Task goal - Reproduce the records below exactly, but only between the lines holding "You are a GUI agent. The screenshot is 1440×1627." and "[Zapisz się na RSS]", inclusive.
═════ Provided information
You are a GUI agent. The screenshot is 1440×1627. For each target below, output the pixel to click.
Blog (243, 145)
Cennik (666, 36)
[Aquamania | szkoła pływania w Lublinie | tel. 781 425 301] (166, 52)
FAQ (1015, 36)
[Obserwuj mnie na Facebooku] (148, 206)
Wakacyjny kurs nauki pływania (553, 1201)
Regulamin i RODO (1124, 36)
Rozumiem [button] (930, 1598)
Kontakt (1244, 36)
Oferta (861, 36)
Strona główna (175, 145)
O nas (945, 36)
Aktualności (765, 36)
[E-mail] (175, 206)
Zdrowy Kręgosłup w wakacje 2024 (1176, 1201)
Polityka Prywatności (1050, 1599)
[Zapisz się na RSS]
══════════
═════ Provided information
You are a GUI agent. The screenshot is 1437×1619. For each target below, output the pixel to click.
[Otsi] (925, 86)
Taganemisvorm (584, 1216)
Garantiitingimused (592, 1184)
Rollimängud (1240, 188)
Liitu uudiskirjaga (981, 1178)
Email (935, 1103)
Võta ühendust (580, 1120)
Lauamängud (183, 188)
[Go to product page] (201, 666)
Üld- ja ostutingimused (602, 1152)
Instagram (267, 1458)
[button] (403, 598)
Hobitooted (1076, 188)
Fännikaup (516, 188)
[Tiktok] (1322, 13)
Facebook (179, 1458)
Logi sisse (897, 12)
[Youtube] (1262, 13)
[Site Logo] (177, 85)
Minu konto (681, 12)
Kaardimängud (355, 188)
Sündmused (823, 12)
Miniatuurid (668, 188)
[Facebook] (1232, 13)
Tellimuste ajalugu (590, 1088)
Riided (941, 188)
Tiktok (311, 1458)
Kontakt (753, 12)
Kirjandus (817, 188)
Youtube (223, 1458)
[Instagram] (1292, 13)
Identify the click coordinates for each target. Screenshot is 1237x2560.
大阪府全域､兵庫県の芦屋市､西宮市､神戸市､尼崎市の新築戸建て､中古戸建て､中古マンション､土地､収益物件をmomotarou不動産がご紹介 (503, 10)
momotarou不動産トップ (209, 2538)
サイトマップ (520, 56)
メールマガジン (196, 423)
══════════
Answer box -
You are a GUI agent. The screenshot is 1440×1627. For each target below, output the pixel to click.
Blog (243, 145)
Cennik (666, 36)
[Aquamania | szkoła pływania w Lublinie | tel. 781 425 301] (166, 52)
FAQ (1015, 36)
[Obserwuj mnie na Facebooku] (148, 206)
Wakacyjny kurs nauki pływania (553, 1201)
Regulamin i RODO (1124, 36)
Rozumiem [button] (930, 1598)
Kontakt (1244, 36)
Oferta (861, 36)
Strona główna (175, 145)
O nas (945, 36)
Aktualności (765, 36)
[E-mail] (175, 206)
Zdrowy Kręgosłup w wakacje 2024 (1176, 1201)
Polityka Prywatności (1050, 1599)
[Zapisz się na RSS]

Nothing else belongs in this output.